## Required action
Every line containing the word "Menu" is to be copied from the data below.

## Record set

======

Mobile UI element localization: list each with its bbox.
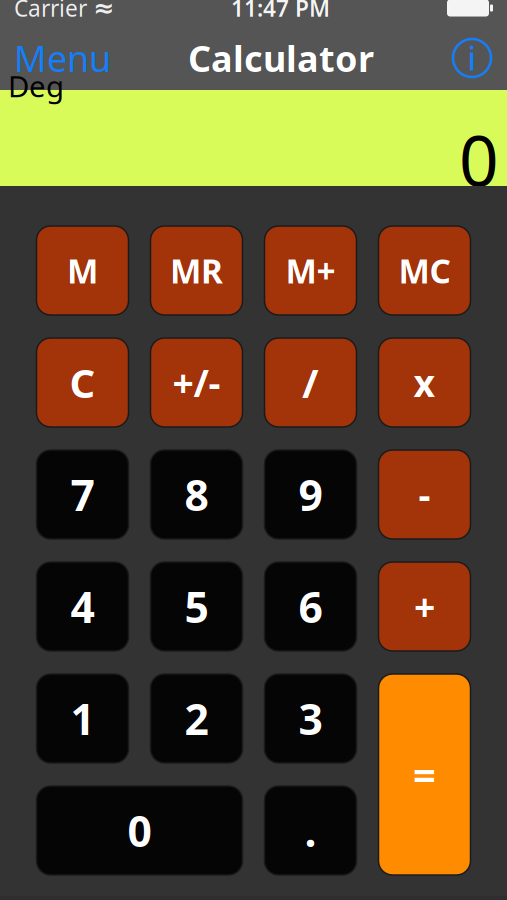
staticText: +/- — [172, 358, 220, 407]
staticText: 6 — [298, 578, 322, 635]
button[interactable]: 8 — [150, 450, 242, 539]
staticText: 0 — [459, 113, 499, 206]
staticText: 7 — [70, 466, 94, 523]
staticText: 5 — [184, 578, 208, 635]
button[interactable]: Info — [437, 26, 507, 90]
button[interactable]: +/- — [150, 338, 242, 427]
staticText: 4 — [70, 578, 94, 635]
button[interactable]: 7 — [36, 450, 128, 539]
button[interactable]: MR — [150, 226, 242, 315]
button[interactable]: = — [378, 674, 470, 875]
staticText: / — [302, 356, 319, 409]
button[interactable]: 6 — [264, 562, 356, 651]
staticText: 8 — [184, 466, 208, 523]
staticText: Menu — [14, 34, 111, 82]
staticText: M — [67, 248, 98, 293]
staticText: Carrier — [14, 0, 87, 23]
staticText: 9 — [298, 466, 322, 523]
button[interactable]: 2 — [150, 674, 242, 763]
button[interactable]: 9 — [264, 450, 356, 539]
staticText: + — [414, 582, 435, 631]
staticText: x — [414, 358, 436, 407]
button[interactable]: / — [264, 338, 356, 427]
button[interactable]: 4 — [36, 562, 128, 651]
button[interactable]: - — [378, 450, 470, 539]
staticText: 0 — [128, 802, 152, 859]
button[interactable]: C — [36, 338, 128, 427]
staticText: 1 — [70, 690, 94, 747]
button[interactable]: 5 — [150, 562, 242, 651]
staticText: MC — [398, 248, 450, 293]
staticText: 11:47 PM — [231, 0, 330, 23]
staticText: = — [413, 748, 436, 801]
staticText: M+ — [286, 248, 336, 293]
button[interactable]: Menu — [0, 26, 125, 90]
staticText: 3 — [298, 690, 322, 747]
button[interactable]: 0 — [36, 786, 242, 875]
button[interactable]: MC — [378, 226, 470, 315]
button[interactable]: + — [378, 562, 470, 651]
staticText: Deg — [8, 66, 64, 106]
staticText: 2 — [184, 690, 208, 747]
button[interactable]: M — [36, 226, 128, 315]
staticText: Calculator — [188, 34, 374, 82]
button[interactable]: M+ — [264, 226, 356, 315]
button[interactable]: 3 — [264, 674, 356, 763]
button[interactable]: . — [264, 786, 356, 875]
button[interactable]: x — [378, 338, 470, 427]
staticText: ≈ — [93, 0, 114, 22]
staticText: MR — [170, 248, 223, 293]
staticText: C — [70, 356, 96, 409]
staticText: - — [418, 470, 430, 519]
button[interactable]: 1 — [36, 674, 128, 763]
staticText: i — [468, 37, 476, 79]
staticText: . — [304, 802, 316, 859]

======

## Output below
staticText: Menu — [14, 34, 111, 82]
button[interactable]: Menu — [0, 26, 125, 90]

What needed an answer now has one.